> **THE INPUT**:
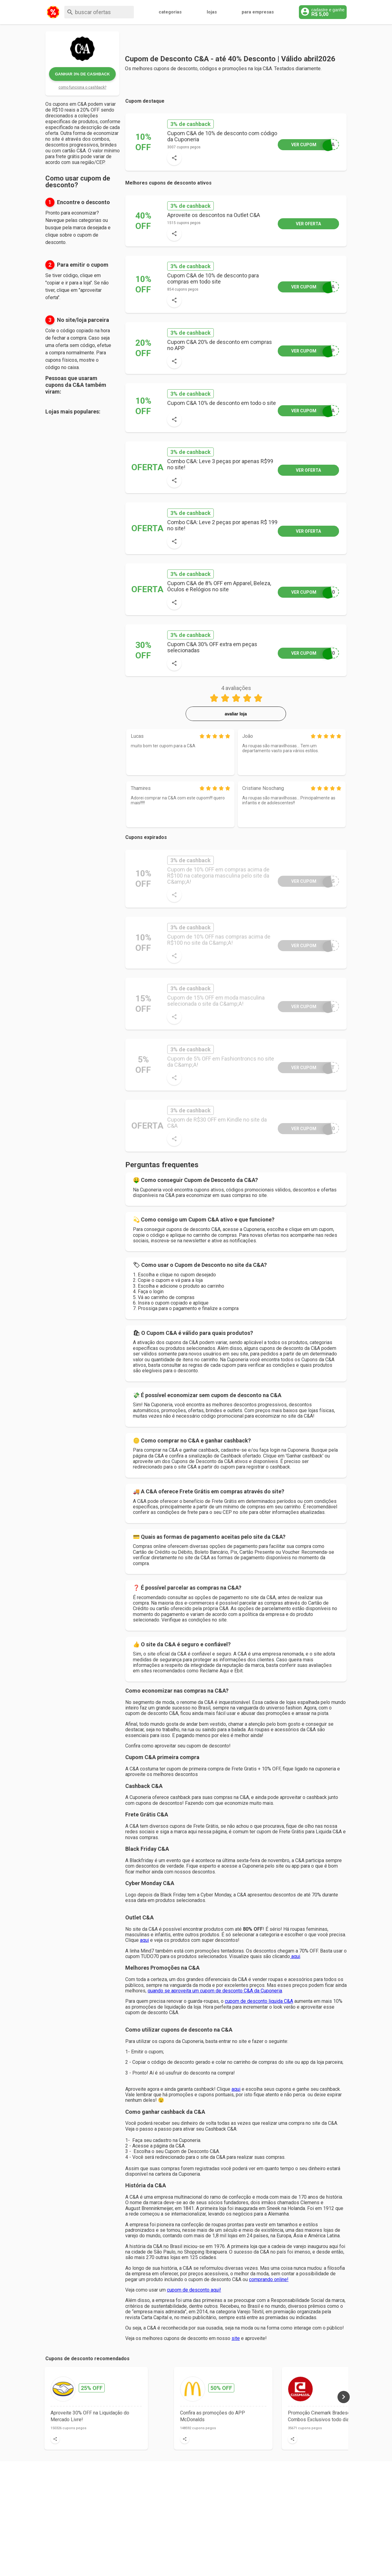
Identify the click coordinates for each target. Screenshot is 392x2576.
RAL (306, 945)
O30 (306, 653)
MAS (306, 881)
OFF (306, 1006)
==
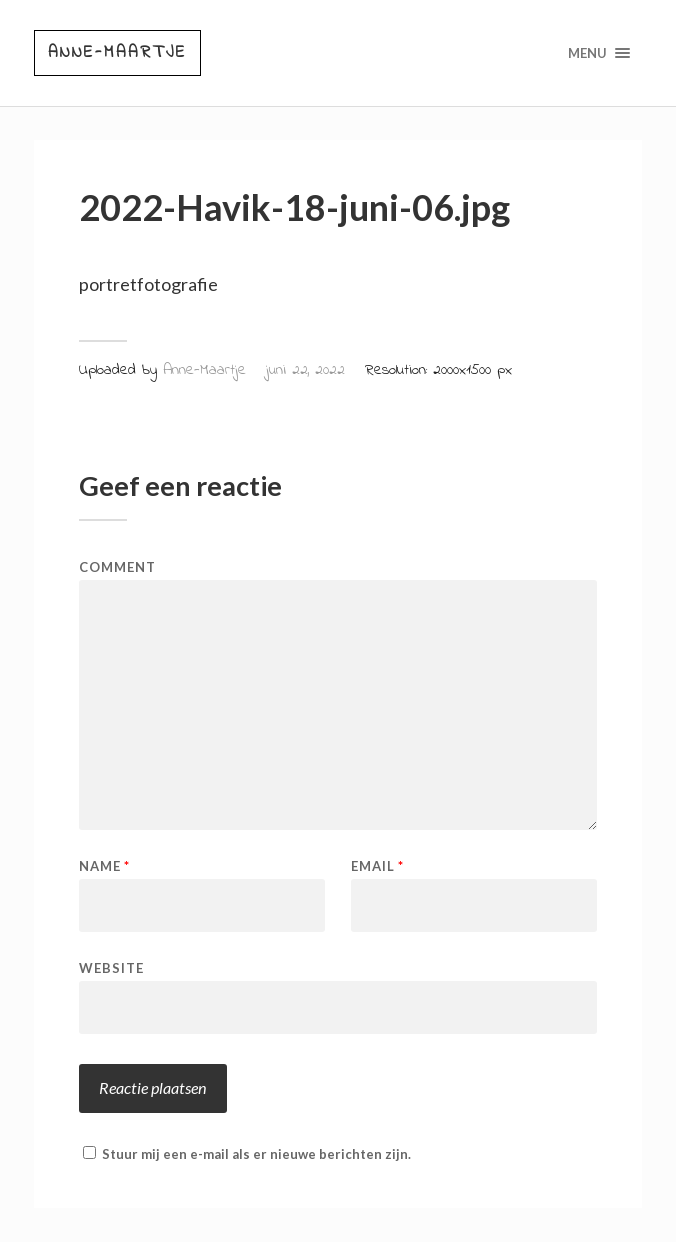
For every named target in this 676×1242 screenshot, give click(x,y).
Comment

> **WHAT TO DO**:
Pick each line holding the word "click" out of the listing.

> **SOLUTION TO THIS EXERCISE**:
Identify the click coordinates for each target. Screenshot is 392x2576.
For every named target in this 676×1242 screenshot, give click(x,y).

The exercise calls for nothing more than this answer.